Assignment.
An exact copy of the records below is required, and it must contain no pictures.

**** Recorded data

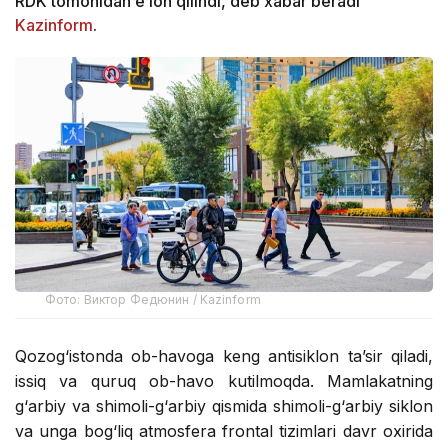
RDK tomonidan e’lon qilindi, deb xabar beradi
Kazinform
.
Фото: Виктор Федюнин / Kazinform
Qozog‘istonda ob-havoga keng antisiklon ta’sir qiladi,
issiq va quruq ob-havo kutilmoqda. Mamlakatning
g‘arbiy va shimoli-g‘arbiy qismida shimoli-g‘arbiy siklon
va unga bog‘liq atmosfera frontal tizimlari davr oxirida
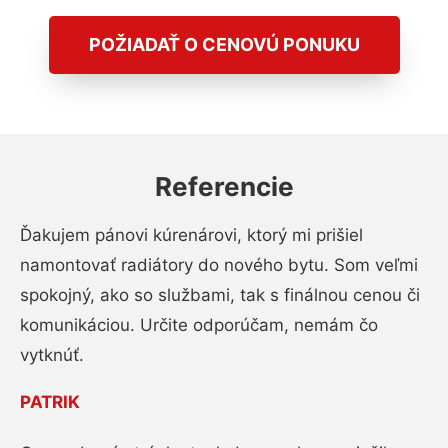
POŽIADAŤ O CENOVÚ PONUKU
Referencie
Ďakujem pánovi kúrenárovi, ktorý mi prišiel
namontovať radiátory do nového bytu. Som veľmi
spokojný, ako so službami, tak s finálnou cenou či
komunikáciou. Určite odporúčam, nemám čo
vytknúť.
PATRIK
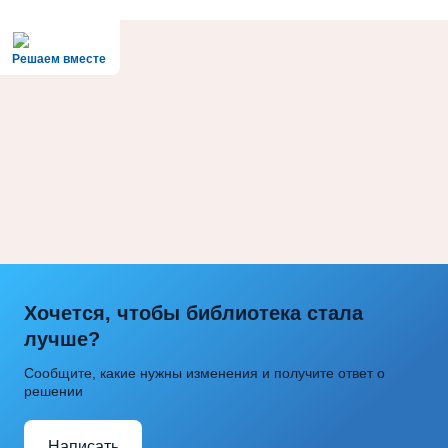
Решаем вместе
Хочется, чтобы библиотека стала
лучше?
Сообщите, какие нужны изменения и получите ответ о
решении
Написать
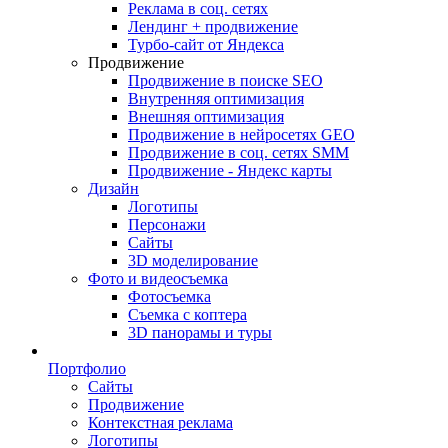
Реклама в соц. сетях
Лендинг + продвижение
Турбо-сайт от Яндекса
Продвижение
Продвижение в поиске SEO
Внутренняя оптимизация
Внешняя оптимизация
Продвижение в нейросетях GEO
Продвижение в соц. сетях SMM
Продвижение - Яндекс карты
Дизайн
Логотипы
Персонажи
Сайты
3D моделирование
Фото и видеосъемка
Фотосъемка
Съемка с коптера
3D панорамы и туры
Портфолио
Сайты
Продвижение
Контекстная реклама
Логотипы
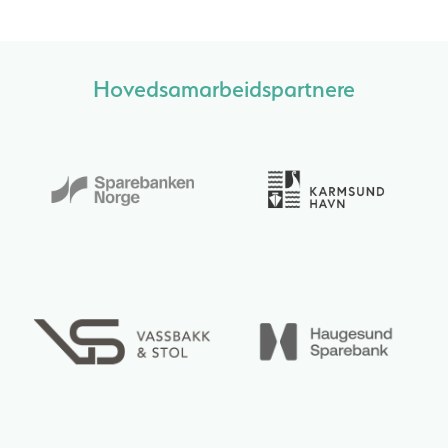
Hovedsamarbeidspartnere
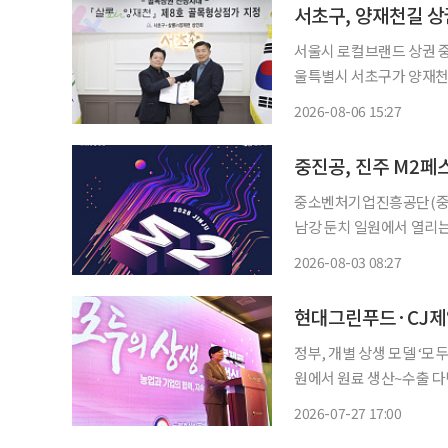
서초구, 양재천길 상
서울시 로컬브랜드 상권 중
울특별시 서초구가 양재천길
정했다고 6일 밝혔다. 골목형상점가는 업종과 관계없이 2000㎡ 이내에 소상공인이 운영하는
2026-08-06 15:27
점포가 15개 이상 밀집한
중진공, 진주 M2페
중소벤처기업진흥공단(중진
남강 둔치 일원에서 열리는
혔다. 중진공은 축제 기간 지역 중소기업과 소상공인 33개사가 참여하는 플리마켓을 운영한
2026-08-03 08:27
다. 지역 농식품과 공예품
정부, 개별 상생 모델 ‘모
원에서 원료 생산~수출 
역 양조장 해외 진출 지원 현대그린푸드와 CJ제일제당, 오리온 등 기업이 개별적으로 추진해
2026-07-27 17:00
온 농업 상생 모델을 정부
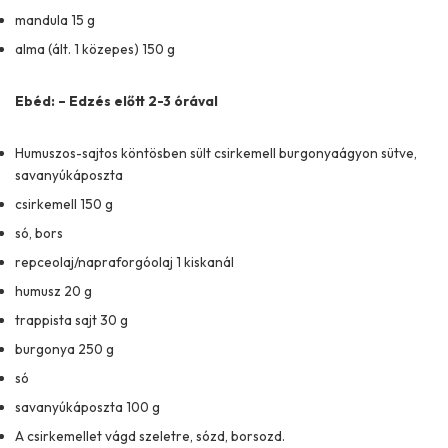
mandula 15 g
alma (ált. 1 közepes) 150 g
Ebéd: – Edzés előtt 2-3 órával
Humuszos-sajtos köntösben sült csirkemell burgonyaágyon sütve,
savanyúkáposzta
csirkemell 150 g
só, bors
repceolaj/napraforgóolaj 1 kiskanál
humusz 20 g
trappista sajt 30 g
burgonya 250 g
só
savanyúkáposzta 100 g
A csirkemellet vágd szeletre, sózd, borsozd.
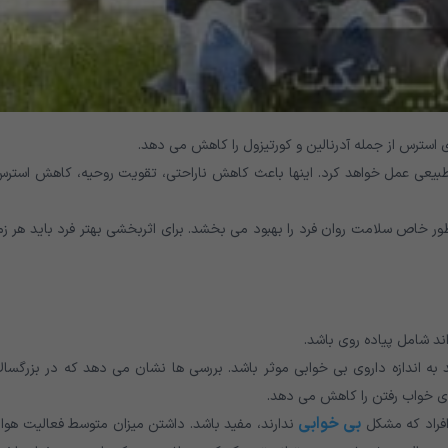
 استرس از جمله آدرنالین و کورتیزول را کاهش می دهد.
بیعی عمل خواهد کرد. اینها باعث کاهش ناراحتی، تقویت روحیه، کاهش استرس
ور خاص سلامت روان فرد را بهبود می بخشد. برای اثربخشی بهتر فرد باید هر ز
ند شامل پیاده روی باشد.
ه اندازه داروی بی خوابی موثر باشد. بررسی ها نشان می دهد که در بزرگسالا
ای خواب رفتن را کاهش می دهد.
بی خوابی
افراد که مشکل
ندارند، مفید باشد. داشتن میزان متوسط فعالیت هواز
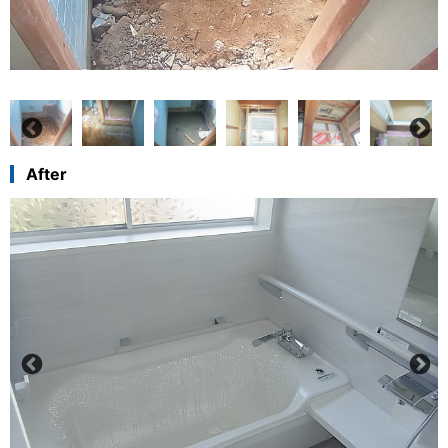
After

********

Result below.
RDK tomonidan e’lon qilindi, deb xabar beradi
Kazinform
.
Фото: Виктор Федюнин / Kazinform
Qozog‘istonda ob-havoga keng antisiklon ta’sir qiladi,
issiq va quruq ob-havo kutilmoqda. Mamlakatning
g‘arbiy va shimoli-g‘arbiy qismida shimoli-g‘arbiy siklon
va unga bog‘liq atmosfera frontal tizimlari davr oxirida
POŽIADAŤ O CENOVÚ PONUKU
Referencie
Ďakujem pánovi kúrenárovi, ktorý mi prišiel
namontovať radiátory do nového bytu. Som veľmi
spokojný, ako so službami, tak s finálnou cenou či
komunikáciou. Určite odporúčam, nemám čo
vytknúť.
PATRIK
Решаем вместе
Хочется, чтобы библиотека стала
лучше?
Сообщите, какие нужны изменения и получите ответ о
решении
Написать
Реклама в соц. сетях
Лендинг + продвижение
Турбо-сайт от Яндекса
Продвижение
Продвижение в поиске SEO
Внутренняя оптимизация
Внешняя оптимизация
Продвижение в нейросетях GEO
Продвижение в соц. сетях SMM
Продвижение - Яндекс карты
Дизайн
Логотипы
Персонажи
Сайты
3D моделирование
Фото и видеосъемка
Фотосъемка
Съемка с коптера
3D панорамы и туры
Портфолио
Сайты
Продвижение
Контекстная реклама
Логотипы
Hovedsamarbeidspartnere
서초구, 양재천길 상
서울시 로컬브랜드 상권 중
울특별시 서초구가 양재천길
정했다고 6일 밝혔다. 골목형상점가는 업종과 관계없이 2000㎡ 이내에 소상공인이 운영하는
2026-08-06 15:27
점포가 15개 이상 밀집한
중진공, 진주 M2페
중소벤처기업진흥공단(중진
남강 둔치 일원에서 열리는
혔다. 중진공은 축제 기간 지역 중소기업과 소상공인 33개사가 참여하는 플리마켓을 운영한
2026-08-03 08:27
다. 지역 농식품과 공예품
정부, 개별 상생 모델 ‘모
원에서 원료 생산~수출 
역 양조장 해외 진출 지원 현대그린푸드와 CJ제일제당, 오리온 등 기업이 개별적으로 추진해
2026-07-27 17:00
온 농업 상생 모델을 정부
mandula 15 g
alma (ált. 1 közepes) 150 g
Ebéd: – Edzés előtt 2-3 órával
Humuszos-sajtos köntösben sült csirkemell burgonyaágyon sütve,
savanyúkáposzta
csirkemell 150 g
só, bors
repceolaj/napraforgóolaj 1 kiskanál
humusz 20 g
trappista sajt 30 g
burgonya 250 g
só
savanyúkáposzta 100 g
A csirkemellet vágd szeletre, sózd, borsozd.
 استرس از جمله آدرنالین و کورتیزول را کاهش می دهد.
بیعی عمل خواهد کرد. اینها باعث کاهش ناراحتی، تقویت روحیه، کاهش استرس
ور خاص سلامت روان فرد را بهبود می بخشد. برای اثربخشی بهتر فرد باید هر ز
ند شامل پیاده روی باشد.
ه اندازه داروی بی خوابی موثر باشد. بررسی ها نشان می دهد که در بزرگسالا
ای خواب رفتن را کاهش می دهد.
بی خوابی
افراد که مشکل
ندارند، مفید باشد. داشتن میزان متوسط فعالیت هواز
After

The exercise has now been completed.